The first few seconds of “The Spectacular Now” give you a clear sense of its tone and direction. A high school senior named Sutter Keely (Miles Teller) is sitting at his computer, preparing to write an essay for his college application. He reads the topic: “a hardship you have faced.” Before he proceeds any further, he reaches over and takes a sip of his beer.
A lot of high school students drink in movies, but it’s usually handled in one of two ways. Either there are no particular consequences for it — just a “no big deal” kind of thing that some kids happen to indulge in while others don’t — or else the movie is a hand-wringing melodrama about underage drinking. “The Spectacular Now,” an authentic and charming teen-oriented drama based on a novel by Tim Tharp, is the rare film that falls somewhere in between. Sutter’s drinking is definitely a problem, and not just because of his age. He drinks too much for an adult, too. But instead of being the focus of the movie, it’s portrayed as a symptom of Sutter’s larger issues: his refusal to face the fact of his impending adulthood, and his reluctance to do anything other than have fun and live in the moment.

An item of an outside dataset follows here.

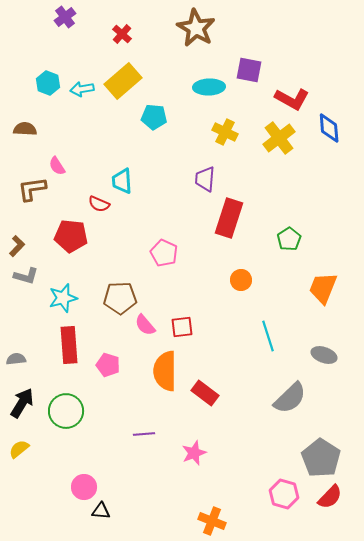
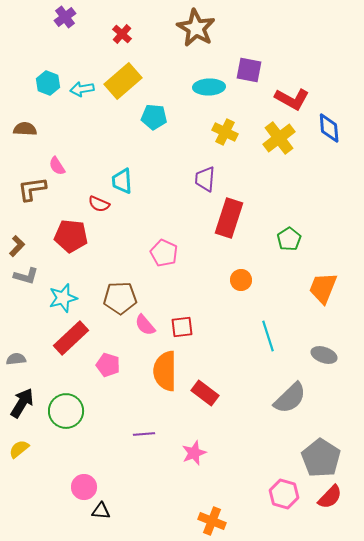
red rectangle at (69, 345): moved 2 px right, 7 px up; rotated 51 degrees clockwise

Sound familiar? Like the best teen dramas, this one has characters with traits we all recognize from our own high school years, either in ourselves or our friends. A standout from this year’s Sundance Film Festival, the film was directed by James Ponsoldt (whose last film, “Smashed,” actually was about alcoholism), with a screenplay adapted by Scott Neustadter and Michael H. Weber, the duo whose “500 Days of Summer” also captured certain elements of young adulthood with painful, poignant, and occasionally hilarious accuracy.
The story commences with Sutter’s girlfriend, Cassidy (Brie Larson), dumping him over something that’s relatively minor but that we sense is just the latest in a series of disappointments. They had a lot of fun, and they’re popular in school, but apart from drinking and having sex, they never really worked as a couple. Reeling from the break-up, Sutter gets drunk at a party and wakes up the next morning on someone’s lawn. That someone is Aimee (Shailene Woodley), a classmate of lesser social standing who gets Sutter on his feet and enlists his help with her paper route.

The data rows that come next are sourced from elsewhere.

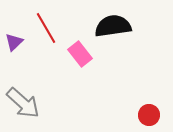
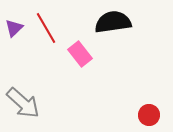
black semicircle: moved 4 px up
purple triangle: moved 14 px up
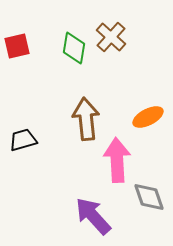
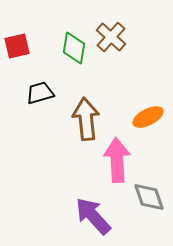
black trapezoid: moved 17 px right, 47 px up
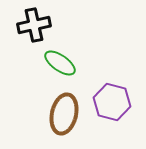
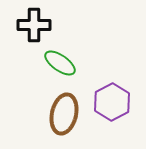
black cross: rotated 12 degrees clockwise
purple hexagon: rotated 18 degrees clockwise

He takes an interest in her, not romantically at first, but as a pal. Though he doesn’t say it in so many words, he seems to find her innocence and semi-nerdiness refreshing. She’s sweet and unaffected. When their relationship starts evolving into romance — endearingly, hesitantly conveyed in an outdoor scene shot mostly in a single take — Sutter’s friend Ricky (Masam Holden) cautions him that Aimee will surely take it much more seriously than Sutter will, and that he risks breaking her heart.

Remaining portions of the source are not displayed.